Here's the remarkable thing. I'm here another year to watch my peonies unfold. Soon I'll get to see the hydrangeas cheer on the yard with their pink and periwinkle and white pom-poms. Again. So I sing a little song as I dig around in the dirt:"You can't always get what you plant/You can't always get what you plant/But if you try some time/You just might find/you get what you seed...yeah yeah...you get what you seed.

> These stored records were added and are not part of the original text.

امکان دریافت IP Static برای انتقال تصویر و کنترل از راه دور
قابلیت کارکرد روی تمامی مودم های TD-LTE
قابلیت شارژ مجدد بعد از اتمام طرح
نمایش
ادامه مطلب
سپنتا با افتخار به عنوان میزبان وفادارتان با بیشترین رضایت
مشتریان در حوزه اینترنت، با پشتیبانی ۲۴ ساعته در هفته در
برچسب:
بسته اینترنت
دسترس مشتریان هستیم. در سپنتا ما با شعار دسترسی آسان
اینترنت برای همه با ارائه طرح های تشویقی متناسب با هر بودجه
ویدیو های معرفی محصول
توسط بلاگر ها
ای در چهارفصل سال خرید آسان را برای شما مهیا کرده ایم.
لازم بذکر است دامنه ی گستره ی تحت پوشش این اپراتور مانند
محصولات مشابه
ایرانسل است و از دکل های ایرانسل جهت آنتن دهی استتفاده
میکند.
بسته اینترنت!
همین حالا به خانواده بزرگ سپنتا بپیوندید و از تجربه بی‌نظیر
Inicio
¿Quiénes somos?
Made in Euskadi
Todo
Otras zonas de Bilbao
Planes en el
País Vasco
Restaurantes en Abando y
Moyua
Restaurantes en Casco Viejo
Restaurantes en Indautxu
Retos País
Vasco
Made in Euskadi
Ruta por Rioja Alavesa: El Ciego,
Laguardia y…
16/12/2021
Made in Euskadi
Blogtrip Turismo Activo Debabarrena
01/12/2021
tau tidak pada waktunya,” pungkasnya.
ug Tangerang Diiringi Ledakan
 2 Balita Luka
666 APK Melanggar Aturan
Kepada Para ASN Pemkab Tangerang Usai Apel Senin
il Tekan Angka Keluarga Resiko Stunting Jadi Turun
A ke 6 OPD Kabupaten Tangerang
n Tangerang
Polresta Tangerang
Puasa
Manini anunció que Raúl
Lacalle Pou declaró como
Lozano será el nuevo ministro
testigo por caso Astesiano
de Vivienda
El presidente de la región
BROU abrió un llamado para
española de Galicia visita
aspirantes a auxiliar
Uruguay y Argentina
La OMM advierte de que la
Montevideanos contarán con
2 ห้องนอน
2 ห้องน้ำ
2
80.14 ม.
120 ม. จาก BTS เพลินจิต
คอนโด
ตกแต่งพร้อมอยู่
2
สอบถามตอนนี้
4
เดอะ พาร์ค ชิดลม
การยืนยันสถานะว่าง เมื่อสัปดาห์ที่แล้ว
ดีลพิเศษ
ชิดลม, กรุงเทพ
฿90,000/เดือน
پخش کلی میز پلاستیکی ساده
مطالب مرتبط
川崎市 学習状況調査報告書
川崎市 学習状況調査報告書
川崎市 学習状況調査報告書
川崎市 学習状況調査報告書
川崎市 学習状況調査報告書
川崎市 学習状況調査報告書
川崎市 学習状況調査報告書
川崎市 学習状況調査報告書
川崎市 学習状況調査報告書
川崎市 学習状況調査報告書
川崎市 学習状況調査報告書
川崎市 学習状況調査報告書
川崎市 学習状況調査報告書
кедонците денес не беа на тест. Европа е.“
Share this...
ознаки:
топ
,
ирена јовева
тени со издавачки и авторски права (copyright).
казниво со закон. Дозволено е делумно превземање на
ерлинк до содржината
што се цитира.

And just like that April is over. It has been a BIG month involving a BIG and beautiful shift in my reality that, at the moment, I am not ready to share publicly. But it's a really really really good change, miraculous even, and it has nothing to do with cancer. I hope to be able to write about it here, or in some other way sometime soon, but right now, I'm sitting with my new reality in a quiet all-to-myself kind of joy, which feels like the right way to be just now.

That said, I also don't have any cancer news to report about myself, anyway. I had to reschedule scans, which were supposed to happen this past week, but didn't, because I came down with a nasty bout of covid. That was no damn fun. Thankfully, the antiviral has worked pretty well, and I made a pretty quick recovery except for a lingering cough, a constant low grade headache, and fatigue. Husband got it too and is recovering. Each day is better than the one before.

So, stay tuned for May, for news of those upcoming scans, and a bit of news on the cancer advocacy side of things. The ROS1ders have some things brewing for the coming months, and it's gonna be GREAT!

Thank you for your continued love, prayers, and support.